Some colleges and athletic divisions made decisions quickly, with the Ivy League ruling out playing all sports on July 8. According to a timeline published by ESPN, other divisions soon fell in line, with the Patriot League, Mid-Eastern Athletic Conference, and Colonial Athletic Association all making similar announcements shortly thereafter (with more to follow).
As it currently stands, both the Big Ten and Pacific 12 conferences stated they were not going to play in the fall. But the current college football season is going to happen in some capacity. A recent ESPN article states that defending champions LSU will have up to 25% of its stadium full during a season set to begin later this month against schools such as Mississippi State, Missouri, South Carolina, Alabama, and Ole Miss.
Whether that schedule will remain in force to remains to be seen. The Louisiana Tech vs. Baylor season opener which was scheduled for last Saturday had to be postponed after an increase of COVID-19 cases on the home team’s campus. An additional four games were cancelled this past Saturday.
A Number of Other Sports Are Cut
ESPN reported that a number of US colleges have cut sports programs, including the University of Cincinnati announcing it was permanently cutting its men’s soccer program. Other schools have cut programs or in some cases asked for staff to be furloughed. Whether these sports will return next season remains to be seen.

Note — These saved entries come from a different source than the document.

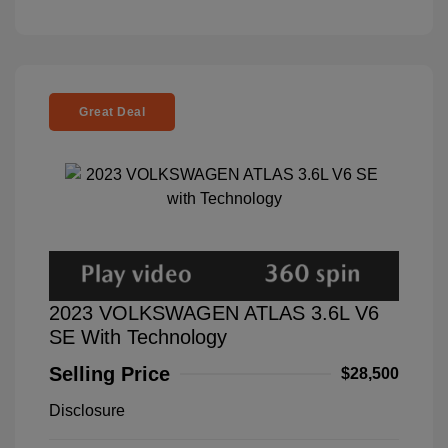
Great Deal
2023 VOLKSWAGEN ATLAS 3.6L V6
SE With Technology
Selling Price
$28,500
Disclosure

Is it Safe to Resume Sports?
With many areas in life still on hold, it’s not unreasonable to ask whether it’s responsible to have any college sports at all. After all, the first priority should be teh safety of the athletes and coaching staff. Perhaps not surprisingly, there are a variety of views on this. An article published on Medical Daily this week quotes a doctor who works for Baylor who suggested that the spread of COVID-19 can be made less severe if proper safety precautions, including maintaining good hygiene and social distancing, are followed. However, he warned, “It’s important that everyone who is attending practices or games remembers to wear a mask – we have seen cases of kids contracting COVID-19 and also cases of young adults and kids who may be asymptomatic carriers.”
However, not everybody agreed. The article also quoted the co-chair of the Advocacy Committee of the PA Chapter of the American Academy of Pediatrics. The article states, “he feels the risks outweigh the benefits of in-person school sports for the fall. He believes that testing is the number one priority, but that many schools do not have mass testing readily available. Due to these facts, students’ lives would be at risk on a daily basis.”
All of this throws a huge wrinkle into agents looking to work with athletes emerging from the college system. It remains to be seen how drafts for professional sports will be impacted by a possible lack of play by amateur athletes. With some individual colleges reporting more cases in a two-week perioed than all of Canada, it seems that precautions should not be taken lightly.